WORK INSTRUCTION —
Pictures aside, reproduce exactly and only the lines below, starting at the one containing "Mask right lung" and ending at the last line.

[Saved entries]
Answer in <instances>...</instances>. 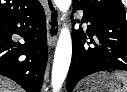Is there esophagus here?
<instances>
[{"label":"esophagus","mask_w":127,"mask_h":92,"mask_svg":"<svg viewBox=\"0 0 127 92\" xmlns=\"http://www.w3.org/2000/svg\"><path fill=\"white\" fill-rule=\"evenodd\" d=\"M46 22H47V44L51 48L54 46L59 33V11L53 0H45Z\"/></svg>","instance_id":"esophagus-1"}]
</instances>
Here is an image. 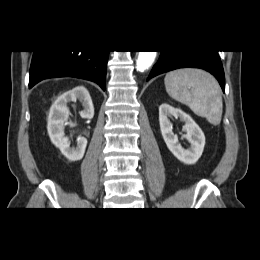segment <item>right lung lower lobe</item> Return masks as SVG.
Wrapping results in <instances>:
<instances>
[{"label":"right lung lower lobe","instance_id":"1","mask_svg":"<svg viewBox=\"0 0 260 260\" xmlns=\"http://www.w3.org/2000/svg\"><path fill=\"white\" fill-rule=\"evenodd\" d=\"M109 51H34L29 88L41 80L76 77L96 82L105 90Z\"/></svg>","mask_w":260,"mask_h":260}]
</instances>
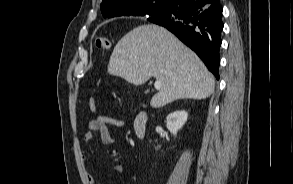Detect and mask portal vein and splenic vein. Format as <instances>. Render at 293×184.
I'll list each match as a JSON object with an SVG mask.
<instances>
[{
  "mask_svg": "<svg viewBox=\"0 0 293 184\" xmlns=\"http://www.w3.org/2000/svg\"><path fill=\"white\" fill-rule=\"evenodd\" d=\"M154 87H155V89H160L161 83L158 80H156L154 83Z\"/></svg>",
  "mask_w": 293,
  "mask_h": 184,
  "instance_id": "1",
  "label": "portal vein and splenic vein"
}]
</instances>
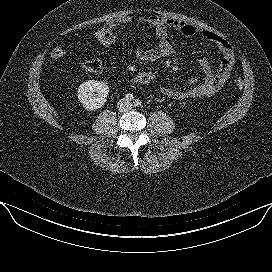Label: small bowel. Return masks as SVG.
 Instances as JSON below:
<instances>
[{
    "mask_svg": "<svg viewBox=\"0 0 272 272\" xmlns=\"http://www.w3.org/2000/svg\"><path fill=\"white\" fill-rule=\"evenodd\" d=\"M131 23L146 24L152 27L158 39L157 45L153 48H137L135 50V57L139 61L153 62L164 57H169L175 53V49L168 39V32L170 29L178 31L185 37L199 35L206 41L215 45L222 55L216 72H213L207 58L199 56L197 58V63L202 68L205 77L201 81L191 79L186 86L180 89L163 86L160 90L164 95L176 100L212 97L228 81L235 64V55L230 43L220 35L177 19L161 16H125L117 20L108 21L103 29L115 35L117 27Z\"/></svg>",
    "mask_w": 272,
    "mask_h": 272,
    "instance_id": "small-bowel-1",
    "label": "small bowel"
}]
</instances>
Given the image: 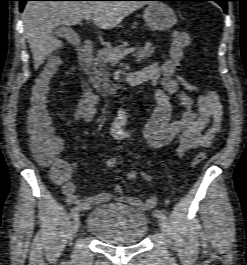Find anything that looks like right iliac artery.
<instances>
[{"label":"right iliac artery","mask_w":247,"mask_h":265,"mask_svg":"<svg viewBox=\"0 0 247 265\" xmlns=\"http://www.w3.org/2000/svg\"><path fill=\"white\" fill-rule=\"evenodd\" d=\"M91 204L89 203H84L78 206H75L71 209L70 216L73 217L75 216L78 212L83 211V210H88L91 208Z\"/></svg>","instance_id":"right-iliac-artery-1"}]
</instances>
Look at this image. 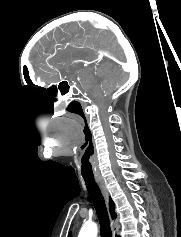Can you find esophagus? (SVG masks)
Instances as JSON below:
<instances>
[{"label":"esophagus","instance_id":"34e87169","mask_svg":"<svg viewBox=\"0 0 181 237\" xmlns=\"http://www.w3.org/2000/svg\"><path fill=\"white\" fill-rule=\"evenodd\" d=\"M96 180H97V183L101 189V192H102L106 202L108 203L109 194H108V190H107V187H106L103 179L98 178Z\"/></svg>","mask_w":181,"mask_h":237}]
</instances>
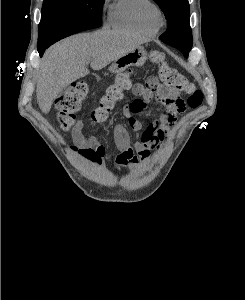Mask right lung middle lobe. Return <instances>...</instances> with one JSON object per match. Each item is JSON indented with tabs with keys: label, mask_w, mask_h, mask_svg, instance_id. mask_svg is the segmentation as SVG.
Returning a JSON list of instances; mask_svg holds the SVG:
<instances>
[{
	"label": "right lung middle lobe",
	"mask_w": 245,
	"mask_h": 300,
	"mask_svg": "<svg viewBox=\"0 0 245 300\" xmlns=\"http://www.w3.org/2000/svg\"><path fill=\"white\" fill-rule=\"evenodd\" d=\"M104 0H44L38 30V46L51 45L100 23Z\"/></svg>",
	"instance_id": "right-lung-middle-lobe-1"
}]
</instances>
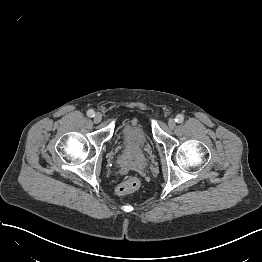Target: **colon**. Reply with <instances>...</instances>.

EXPECTED ANSWER —
Mask right lung middle lobe. Return <instances>...</instances> with one JSON object per match. Each item is JSON indented with tabs with keys: label, mask_w, mask_h, mask_svg, instance_id. mask_svg is the segmentation as SVG.
Returning a JSON list of instances; mask_svg holds the SVG:
<instances>
[{
	"label": "right lung middle lobe",
	"mask_w": 245,
	"mask_h": 300,
	"mask_svg": "<svg viewBox=\"0 0 245 300\" xmlns=\"http://www.w3.org/2000/svg\"><path fill=\"white\" fill-rule=\"evenodd\" d=\"M104 0H44L38 30V46L51 45L100 23Z\"/></svg>",
	"instance_id": "right-lung-middle-lobe-1"
}]
</instances>
Target: **colon**. Reply with <instances>...</instances>.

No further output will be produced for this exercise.